Ultimately we decided to explore a transaction based payments product, and then we decided to focus on the international side of things.  Im not sure if it was because I had experience trading Forex in college, or because my friend owned a boot company that was paying its employees in Guatemala, or maybe it was the fact that this is a $200bn/yr industry, whatever reason we decided international was the way to go.

Fast forward 1 year after the initial bank idea, and we had begun developing an international payments app using HNM's banking API.  We designed it to feel extremely similar to Venmo, building an entire system to manage balances, being able to send money to anyone with just an email address, etc.  At this point we were acting like super nerdy engineers building a product that we thought would be an MVP and really not doing any market research.  We eventually got to a point where we wanted to go live, but something kept nagging us, how do we make money off of the transaction?  

In international payments, it is quite simple, you typically take whats called the "inter-bank exchange rate or mid market rate" (that is basically the rate that pops on your screen if you were to Google "USD to MXN"), then you would mark it up by a percentage and your revenue is the difference between your markup and the inter-bank exchange rate.
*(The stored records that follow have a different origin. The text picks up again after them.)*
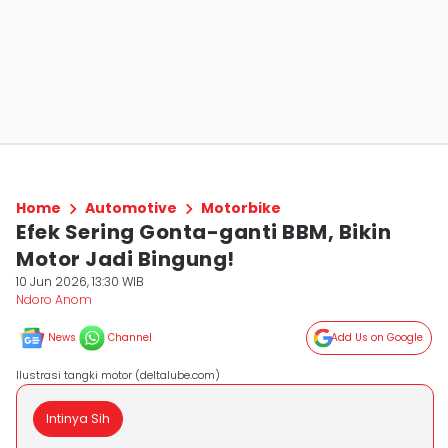
Home
Automotive
Motorbike
Efek Sering Gonta-ganti BBM, Bikin
Motor Jadi Bingung!
10 Jun 2026, 13:30 WIB
Ndoro Anom
News
Channel
Add Us on Google
Ilustrasi tangki motor (deltalube.com)
Intinya Sih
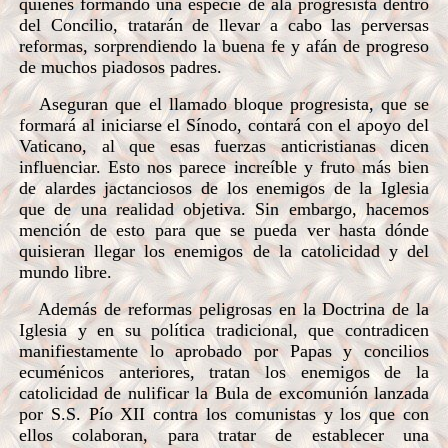
quienes formando una especie de ala progresista dentro
del Concilio, tratarán de llevar a cabo las perversas
reformas, sorprendiendo la buena fe y afán de progreso
de muchos piadosos padres.
Aseguran que el llamado bloque progresista, que se
formará al iniciarse el Sínodo, contará con el apoyo del
Vaticano, al que esas fuerzas anticristianas dicen
influenciar. Esto nos parece increíble y fruto más bien
de alardes jactanciosos de los enemigos de la Iglesia
que de una realidad objetiva. Sin embargo, hacemos
mención de esto para que se pueda ver hasta dónde
quisieran llegar los enemigos de la catolicidad y del
mundo libre.
Además de reformas peligrosas en la Doctrina de la
Iglesia y en su política tradicional, que contradicen
manifiestamente lo aprobado por Papas y concilios
ecuménicos anteriores, tratan los enemigos de la
catolicidad de nulificar la Bula de excomunión lanzada
por S.S. Pío XII contra los comunistas y los que con
ellos colaboran, para tratar de establecer una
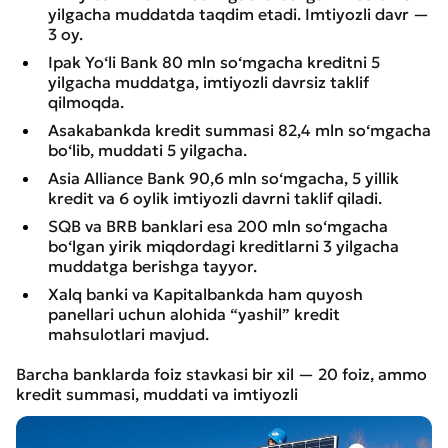
yilgacha muddatda taqdim etadi. Imtiyozli davr —
3 oy.
Ipak Yo‘li Bank 80 mln so‘mgacha kreditni 5
yilgacha muddatga, imtiyozli davrsiz taklif
qilmoqda.
Asakabankda kredit summasi 82,4 mln so‘mgacha
bo‘lib, muddati 5 yilgacha.
Asia Alliance Bank 90,6 mln so‘mgacha, 5 yillik
kredit va 6 oylik imtiyozli davrni taklif qiladi.
SQB va BRB banklari esa 200 mln so‘mgacha
bo‘lgan yirik miqdordagi kreditlarni 3 yilgacha
muddatga berishga tayyor.
Xalq banki va Kapitalbankda ham quyosh
panellari uchun alohida “yashil” kredit
mahsulotlari mavjud.
Barcha banklarda foiz stavkasi bir xil — 20 foiz, ammo
kredit summasi, muddati va imtiyozli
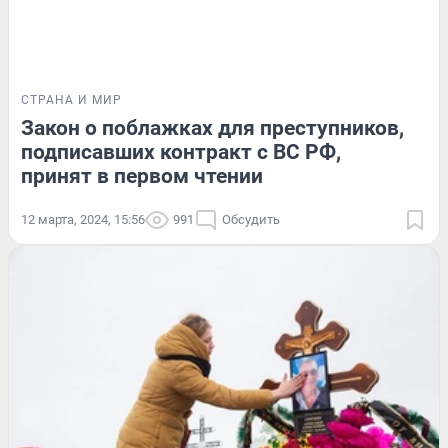
СТРАНА И МИР
Закон о поблажках для преступников,
подписавших контракт с ВС РФ,
принят в первом чтении
12 марта, 2024, 15:56
991
Обсудить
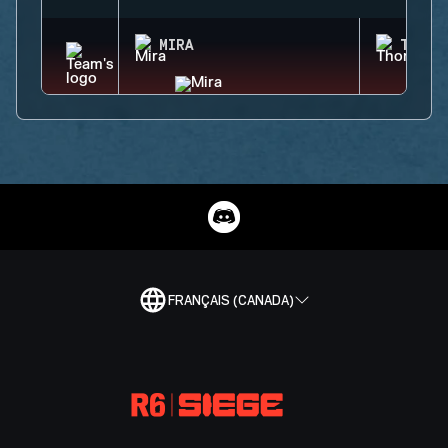
MIRA
THORN
FRANÇAIS (CANADA)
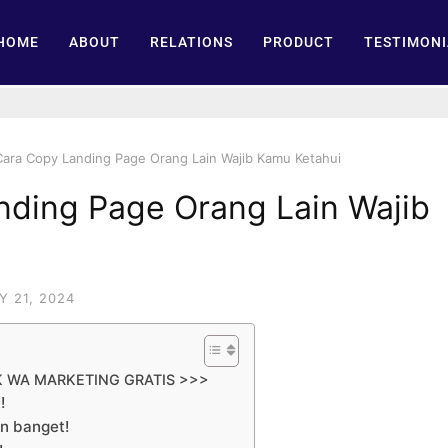
HOME
ABOUT
RELATIONS
PRODUCT
TESTIMONI
Cara Copy Landing Page Orang Lain Wajib Kamu Ketahui
nding Page Orang Lain Wajib
 21, 2024
K WA MARKETING GRATIS >>>
!
an banget!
So if you mark up the exchange rate 3% on a $1000 transfer, you would make $30 in revenue.  Super simple right?  That's what we thought, until we discovered the deep dark hole of international bank transfers...

Here is the shortened rundown.  HNM at the time had access to a bunch of different currencies, but they only had "direct access",  meaning they actually built those payment rails, to a few currencies, for the other currencies they leveraged a third party payments company.  The problem with this, is that HNM was marking up the exchange rate that was being received from their third party, and that third party was marking up the exchange rate they received from one of their banking partners, so by the time it got to us and ultimately to our end user/customer it would have been marked up and cut down like 4 times!  Do you see the problem?  How are we supposed to compete when our solution is so much more expensive than the rest of the market?  After finding all of this out we decided to explore the possibility of working with a third party payment provider so that we could cut out the middle man and get the best exchange rates, which would hopefully lead us to offering a more competitive product in the market.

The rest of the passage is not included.